Apple CEO Tim Cook believes it’s important to learn how to code. He thinks it’s even more important than learning English as a second language.
When recently visiting France Cook said, “If I were a French student and I were 10 years old, I think it would be more important for me to learn coding than English. I’m not telling people not to learn English in some form — but I think you understand what I am saying is that this is a language that you can [use to] express yourself to 7 billion people in the world.” He added, “I think that coding should be required in every public school in the world.” I think he’s right.
For starters, knowing how to code increases your job prospects and enhances your value in the labor market. More than a third of the highest paying jobs in the U.S. require some familiarity with computer programming, according to Glassdoor. This knowledge is a differentiator, and why not differentiate yourself in a value-enhancing way?
But there are other reasons. Perhaps even more important reasons.
“Creativity is the goal. Coding is just to allow that.

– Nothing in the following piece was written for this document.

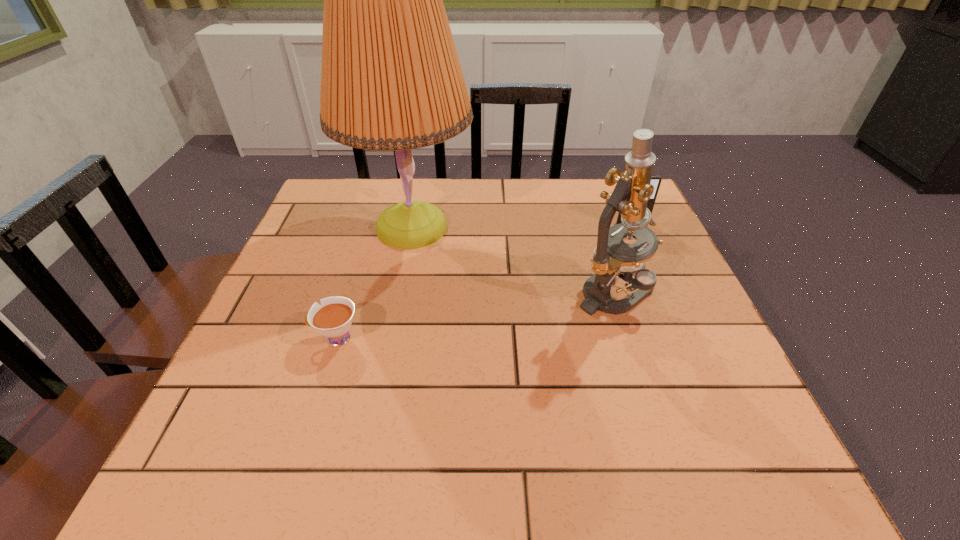 Locate an element on the screen. Image resolution: width=960 pixels, height=540 pixels. free region at the near edge of the desktop is located at coordinates (332, 442).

Creativity is in the front seat; technology is in the backseat. It is sort of the blend with both of these that you can do such powerful things now,” said Cook.
We entered the age of digital technology during my lifetime, Vera. By the time you were born, we were well down the path. Your dad’s work has involved computers, coding, and the like since college. He taught himself how to code and build desktop computers when he was a kid. I’m glad he had more foresight than all the adults around him — adults like me, the technological dinosaurs.
I suppose it’s a given you’ll know how to code. Yet I was surprised at how many college students don’t know how to code today. Or don’t know much at all about computers and digital technology. Well into the 21st century, I don’t understand how this is possible. But it is.
There’s a larger lesson here, I suppose: Stay current. Avoid fossilization. Acquire and develop skills that the world needs and someone is willing to pay for.
Does that mean you have to code for a living? Of course not.
Does it mean you should avoid other vocational interests? Of course not.
But it does mean digital technology is permeating everything today. Everything. And those who don’t know how to code — who don’t know how to express themselves and do things with the world’s newest global language — will be at a distinct disadvantage.